EUA retiram sanções contra Moraes
No mesmo dia, o governo dos Estados Unidos, presidido por Donald Trump, excluiu Alexandre de Moraes da lista de sanções da Lei Magnitsky, alegando que as restrições “eram inconsistentes” com seus interesses. A decisão foi celebrada pelo presidente Luiz Inácio Lula da Silva e por aliados. Moraes agradeceu publicamente a Lula e afirmou que “a verdade prevaleceu”.
Flávio Bolsonaro (PL-RJ) relacionou a retirada das sanções ao avanço de uma proposta de anistia em discussão no Senado. Eduardo Bolsonaro (PL-SP) e o comentarista Paulo Figueiredo lamentaram a mudança. A imprensa internacional repercutiu o gesto de Washington, enquanto um advogado ligado a Trump ressaltou que ainda existem cobranças pendentes do governo norte-americano ao Brasil.
Disputa interna na Câmara
Na Câmara, o presidente Hugo Motta (Republicanos-PB) buscou montar um bloco de centro para neutralizar tanto governo quanto oposição e manter controle da pauta.

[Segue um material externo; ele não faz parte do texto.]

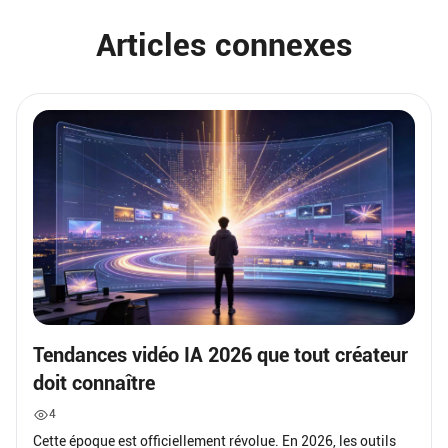
Articles connexes
Tendances vidéo IA 2026 que tout créateur
doit connaître
4
Cette époque est officiellement révolue. En 2026, les outils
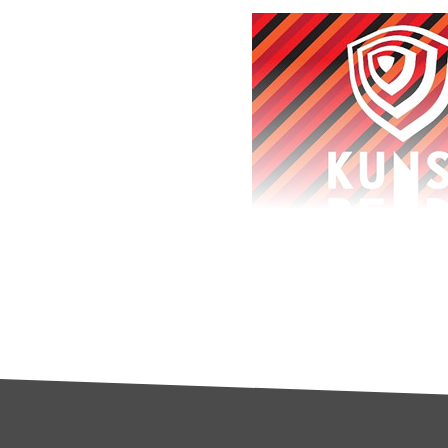
jaar zich in voor de 
Theater & Performan
april (
Paard van Troj
staan zaterdag 3 me
Vervolgd
.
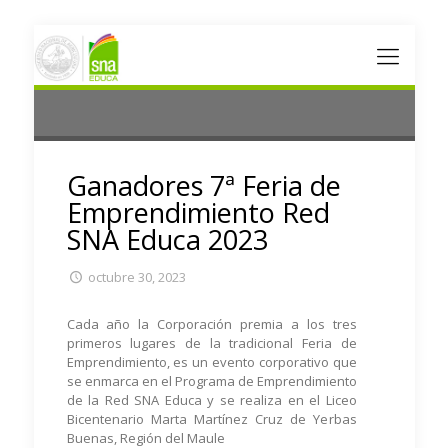
Ganadores 7ª Feria de
Emprendimiento Red
SNA Educa 2023
octubre 30, 2023
Cada año la Corporación premia a los tres
primeros lugares de la tradicional Feria de
Emprendimiento, es un evento corporativo que
se enmarca en el Programa de Emprendimiento
de la Red SNA Educa y se realiza en el Liceo
Bicentenario Marta Martínez Cruz de Yerbas
Buenas, Región del Maule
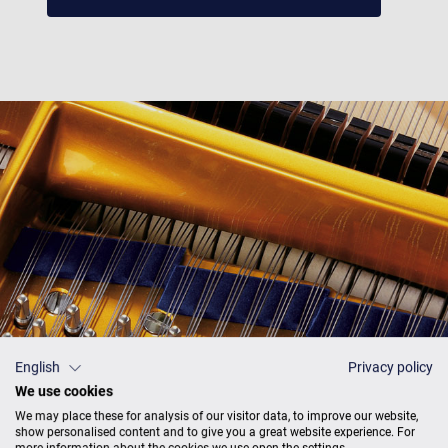
English
Privacy policy
We use cookies
We may place these for analysis of our visitor data, to improve our website,
show personalised content and to give you a great website experience. For
more information about the cookies we use open the settings.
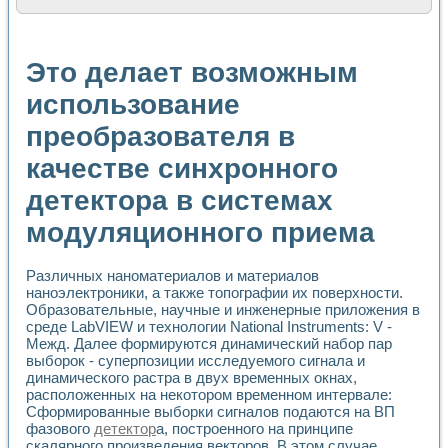
Расчет переноса аэрозоля и выпадения осадка в реально
Формирование линейной шкалы цвета модели CIE L*a*b с
Установка для измерения вольтамперных характеристик с
Это делает возможным
Применение NI VISION для геометрического анализа в ме
Система температурной стабилизации
использование
Управление движением с помощью программно - аппаратног
преобразователя в
Определение параметров всплывающих газовых пузырьков
Система управления асинхронным тиристорным электроп
качестве синхронного
Лазерный профилометр
Применение средств NATIONAL INSTRUMENTS для автомат
детектора в системах
Разработка автоматизированного стенда для исследован
Автоматизированный стенд рентгеновской диагностики п
модуляционного приема
Высокочувствительные оптоэлектронные дифракционные 
Установка для измерения диэлектрических свойств сегне
Различных наноматериалов и материалов
Исследование кинетики зарождения и развития дефектов 
наноэлектроники, а также топографии их поверхности.
Лабораторный электрический импедансный томограф на б
Образовательные, научные и инженерные приложения в
Микрозондовая система для характеризации механических
среде LabVIEW и технологии National Instruments: V -
Метод траекторий в исследовании металлообрабатывающ
Межд. Далее формируются динамический набор пар
Промышленная автоматизация
выборок - суперпозиции исследуемого сигнала и
Автоматизация технологических процессов получения дис
динамического растра в двух временных окнах,
расположенных на некотором временном интервале:
Использование систем технического зрения для контроля
Сформированные выборки сигналов подаются на ВП
Исследование электромагнитных переходных процессов при
фазового
детектор
а, построенного на принципе
Применение LabVIEW при разработке обучающих информа
скалярного произведения векторов. В этом случае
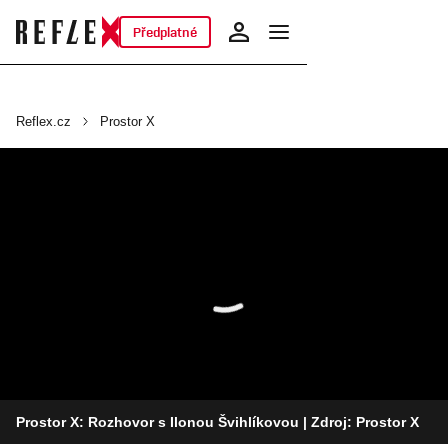
Předplatné
Reflex.cz
Prostor X
Prostor X: Rozhovor s Ilonou Švihlíkovou
| Zdroj: Prostor X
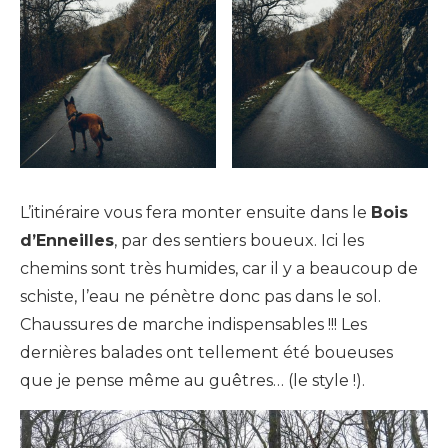
L’itinéraire vous fera monter ensuite dans le
Bois
d’Enneilles
, par des sentiers boueux. Ici les
chemins sont très humides, car il y a beaucoup de
schiste, l’eau ne pénètre donc pas dans le sol.
Chaussures de marche indispensables !!! Les
dernières balades ont tellement été boueuses
que je pense même au guêtres… (le style !).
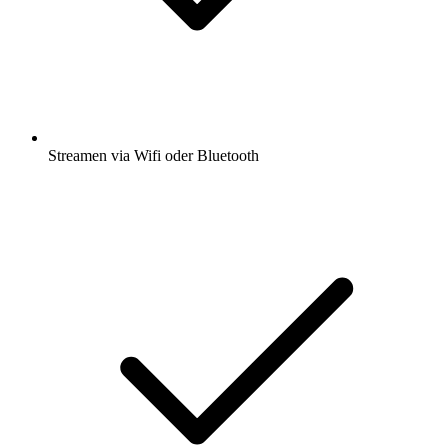
Streamen via Wifi oder Bluetooth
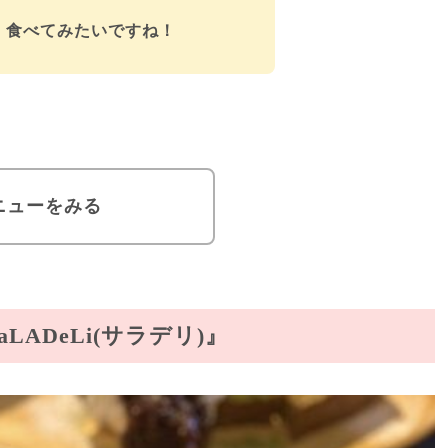
、食べてみたいですね！
ニューをみる
LADeLi(サラデリ)』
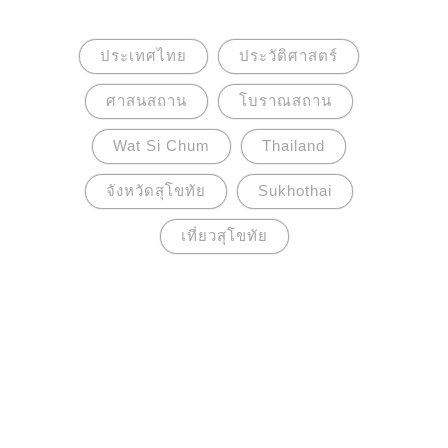
ประเทศไทย
ประวัติศาสตร์
ศาสนสถาน
โบราณสถาน
Wat Si Chum
Thailand
จังหวัดสุโขทัย
Sukhothai
เที่ยวสุโขทัย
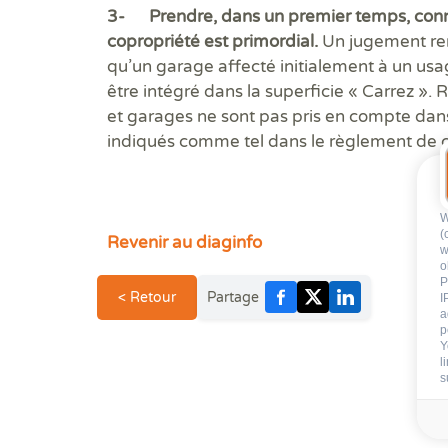
3- Prendre, dans un premier temps, con
copropriété est primordial.
Un jugement ren
qu’un garage affecté initialement à un usa
être intégré dans la superficie « Carrez »
et garages ne sont pas pris en compte dans 
indiqués comme tel dans le règlement de 
W
(
Revenir au diaginfo
w
o
P
< Retour
Partage
I
a
p
Y
l
s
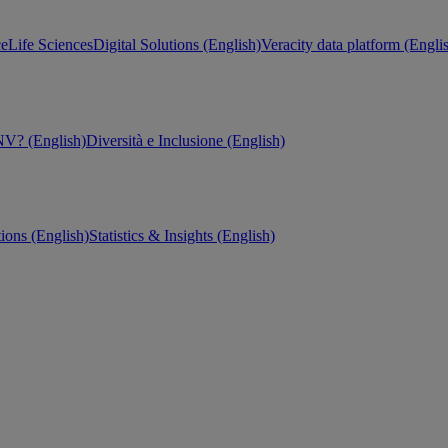
ce
Life Sciences
Digital Solutions (English)
Veracity data platform (Engli
V? (English)
Diversità e Inclusione (English)
tions (English)
Statistics & Insights (English)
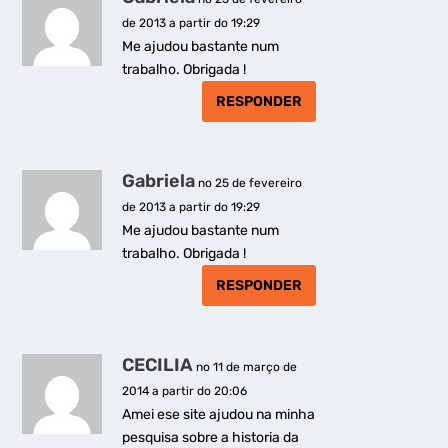
de 2013 a partir do 19:29
Me ajudou bastante num
trabalho. Obrigada !
RESPONDER
Gabriela
no 25 de fevereiro
de 2013 a partir do 19:29
Me ajudou bastante num
trabalho. Obrigada !
RESPONDER
CECILIA
no 11 de março de
2014 a partir do 20:06
Amei ese site ajudou na minha
pesquisa sobre a historia da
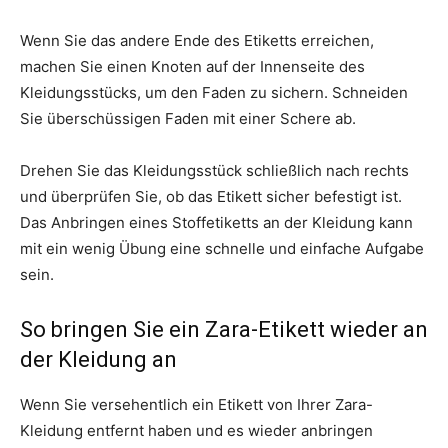
Wenn Sie das andere Ende des Etiketts erreichen,
machen Sie einen Knoten auf der Innenseite des
Kleidungsstücks, um den Faden zu sichern. Schneiden
Sie überschüssigen Faden mit einer Schere ab.
Drehen Sie das Kleidungsstück schließlich nach rechts
und überprüfen Sie, ob das Etikett sicher befestigt ist.
Das Anbringen eines Stoffetiketts an der Kleidung kann
mit ein wenig Übung eine schnelle und einfache Aufgabe
sein.
So bringen Sie ein Zara-Etikett wieder an
der Kleidung an
Wenn Sie versehentlich ein Etikett von Ihrer Zara-
Kleidung entfernt haben und es wieder anbringen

Ele convocou reunião de emergência após operação da Polícia Federal atingir uma ex-assessora de Arthur Lira (PP-AL). O ministro Flávio Dino (Justiça) associou a investigada ao antigo “orçamento secreto”.
A condução de Motta gerou críticas de Lira, que questionou o tratamento dado ao deputado Glauber Braga (PSOL-RJ). Guilherme Boulos (PSOL-SP) também atacou o presidente da Casa, mas evitou apoiar o pedido de renúncia feito por Lindbergh Farias (PT-RJ).
Imagem: Douglas Gomes
Senado debate PL da dosimetria e eleições de 2026
No Senado, o projeto de lei que trata de dosimetria de penas tornou-se novo campo de confronto entre o relator Davi Alcolumbre (União-AP) e o governo Lula. Flávio Bolsonaro chamou o texto de “horroroso”, porém manteve apoio da direita para a campanha presidencial de 2026. Já o Centrão declarou que reavaliará a candidatura do senador.
Pesquisa divulgada nesta semana apontou Flávio numericamente à frente de Lula em um eventual segundo turno pela primeira vez. O senador afirmou que o governador Tarcísio de Freitas (Republicanos-SP) “constrói palanque forte” para alianças futuras.